Just after I got off the train with Ms Squeaky this morning I watched a bicycle courier get hit by a taxi outside my office. I double-checked my calendar to see if perhaps I was actually out of synch and today was Friday the 13th.

Got into work today to find that someone had stolen “my” desk (okay, we all work on hotdesks and they’re technically first-come-first-serve, but there’s a sort of unspoken rule that you don’t nick someone else’s desk if they generally sit there day-in, day-out). So not a good start.

Needed to have a client presentation ready for this afternoon, but my new secretary is still learning the ropes. Handed over the presentation for printing and binding — but didn’t realise that I needed to give her more explicit instructions than that. Fast-forward to an hour before the presentation: total pile of crap comes back from our graphics department (honestly, how hard can it be to print and bind ten copies of a presentation?). Sent a junior consultant off in a frenzy to put right what a secretary couldn’t. Kaizen, my ass. This was just-in-time production at it’s finest.

It was all alright on the night, though. The client came in, rolled over and let us scratch his belly. We gave him exactly what he wanted to hear and it looks highly likely that we’ll get the piece of work that we were bidding for. We saw his back leg jiggling — you know, the way it does when you scratch…just…the..right…spot!

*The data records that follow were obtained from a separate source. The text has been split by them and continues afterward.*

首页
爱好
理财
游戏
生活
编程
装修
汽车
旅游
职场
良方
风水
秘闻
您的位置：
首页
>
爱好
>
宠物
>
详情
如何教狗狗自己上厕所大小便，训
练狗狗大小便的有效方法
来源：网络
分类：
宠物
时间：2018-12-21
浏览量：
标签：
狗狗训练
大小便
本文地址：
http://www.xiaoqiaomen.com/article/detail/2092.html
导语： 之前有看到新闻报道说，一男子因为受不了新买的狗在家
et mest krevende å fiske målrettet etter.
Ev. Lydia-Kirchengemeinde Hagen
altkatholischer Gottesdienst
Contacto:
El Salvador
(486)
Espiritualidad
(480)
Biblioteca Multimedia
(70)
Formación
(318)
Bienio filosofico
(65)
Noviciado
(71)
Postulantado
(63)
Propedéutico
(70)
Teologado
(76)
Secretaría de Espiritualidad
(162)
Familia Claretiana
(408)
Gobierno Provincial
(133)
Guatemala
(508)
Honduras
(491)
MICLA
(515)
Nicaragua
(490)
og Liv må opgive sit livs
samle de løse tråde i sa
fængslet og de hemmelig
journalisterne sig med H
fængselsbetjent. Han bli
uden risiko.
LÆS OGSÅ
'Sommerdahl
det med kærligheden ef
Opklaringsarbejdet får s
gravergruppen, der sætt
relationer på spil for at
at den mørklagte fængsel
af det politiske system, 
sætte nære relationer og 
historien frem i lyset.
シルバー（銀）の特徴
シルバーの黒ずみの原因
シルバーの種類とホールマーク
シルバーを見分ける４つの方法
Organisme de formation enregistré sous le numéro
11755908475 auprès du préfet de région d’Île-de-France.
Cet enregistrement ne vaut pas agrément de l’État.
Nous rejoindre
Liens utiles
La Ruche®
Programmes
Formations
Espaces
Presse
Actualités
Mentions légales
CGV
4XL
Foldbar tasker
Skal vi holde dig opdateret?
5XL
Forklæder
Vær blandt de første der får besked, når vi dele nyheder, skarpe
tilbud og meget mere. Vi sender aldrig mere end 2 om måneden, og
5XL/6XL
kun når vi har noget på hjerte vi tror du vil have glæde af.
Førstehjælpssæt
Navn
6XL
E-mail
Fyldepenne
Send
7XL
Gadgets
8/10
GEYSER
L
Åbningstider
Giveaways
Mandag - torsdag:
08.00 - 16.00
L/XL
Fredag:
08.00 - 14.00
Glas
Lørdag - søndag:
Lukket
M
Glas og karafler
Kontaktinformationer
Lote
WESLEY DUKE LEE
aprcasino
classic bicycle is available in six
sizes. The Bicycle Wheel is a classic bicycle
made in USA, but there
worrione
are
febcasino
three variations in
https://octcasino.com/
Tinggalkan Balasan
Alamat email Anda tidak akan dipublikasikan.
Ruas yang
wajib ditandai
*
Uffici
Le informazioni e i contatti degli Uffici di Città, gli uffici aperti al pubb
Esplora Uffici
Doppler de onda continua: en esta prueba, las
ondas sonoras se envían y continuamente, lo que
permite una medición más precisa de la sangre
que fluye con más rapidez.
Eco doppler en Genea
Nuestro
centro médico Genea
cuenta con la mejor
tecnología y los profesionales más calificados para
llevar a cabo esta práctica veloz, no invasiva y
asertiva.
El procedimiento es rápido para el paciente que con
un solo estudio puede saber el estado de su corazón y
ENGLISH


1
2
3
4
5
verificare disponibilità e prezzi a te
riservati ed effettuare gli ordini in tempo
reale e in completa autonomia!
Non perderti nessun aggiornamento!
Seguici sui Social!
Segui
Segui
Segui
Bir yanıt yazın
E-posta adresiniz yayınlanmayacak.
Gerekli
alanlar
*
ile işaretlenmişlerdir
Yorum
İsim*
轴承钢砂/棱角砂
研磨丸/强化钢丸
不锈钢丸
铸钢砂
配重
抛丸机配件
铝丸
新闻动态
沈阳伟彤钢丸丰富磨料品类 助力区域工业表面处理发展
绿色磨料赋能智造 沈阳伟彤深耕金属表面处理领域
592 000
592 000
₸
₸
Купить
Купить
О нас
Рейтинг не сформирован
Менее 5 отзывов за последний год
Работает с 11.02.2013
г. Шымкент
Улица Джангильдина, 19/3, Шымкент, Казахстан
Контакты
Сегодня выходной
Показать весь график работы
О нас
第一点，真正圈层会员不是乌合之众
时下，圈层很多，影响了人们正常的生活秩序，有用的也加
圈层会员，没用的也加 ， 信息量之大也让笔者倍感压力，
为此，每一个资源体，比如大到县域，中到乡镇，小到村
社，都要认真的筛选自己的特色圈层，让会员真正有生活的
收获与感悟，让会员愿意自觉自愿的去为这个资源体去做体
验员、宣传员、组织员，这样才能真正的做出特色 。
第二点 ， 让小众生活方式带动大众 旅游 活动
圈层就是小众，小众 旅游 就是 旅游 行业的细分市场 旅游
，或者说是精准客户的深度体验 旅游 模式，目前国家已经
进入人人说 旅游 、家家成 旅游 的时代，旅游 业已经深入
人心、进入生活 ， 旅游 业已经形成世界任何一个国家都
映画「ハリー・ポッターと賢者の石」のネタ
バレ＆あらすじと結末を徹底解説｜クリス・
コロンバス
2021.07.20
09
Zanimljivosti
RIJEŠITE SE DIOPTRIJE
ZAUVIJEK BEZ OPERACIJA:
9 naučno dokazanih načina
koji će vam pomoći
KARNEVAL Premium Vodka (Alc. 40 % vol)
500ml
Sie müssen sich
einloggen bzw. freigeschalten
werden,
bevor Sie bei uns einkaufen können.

So, for me, it was a pretty good day. Despite the fact that it was clearly a shit day for everyone around me.

And it ended where it started. Jumping on the 18:34 train to Dover Priory, I took my seat and started checking my e-mail. Mr. Self-Important-Banker (*not his real name, I suspect) got onto the train boasting a Bluetooth headset and an attitude. About three minutes into his “Buy! Buy! Sell! Sell!” call, he got the same mobile phone treatment as Ms Squeaky this morning.

Morale of this story: hell hath no wrath like a commuter annoyed.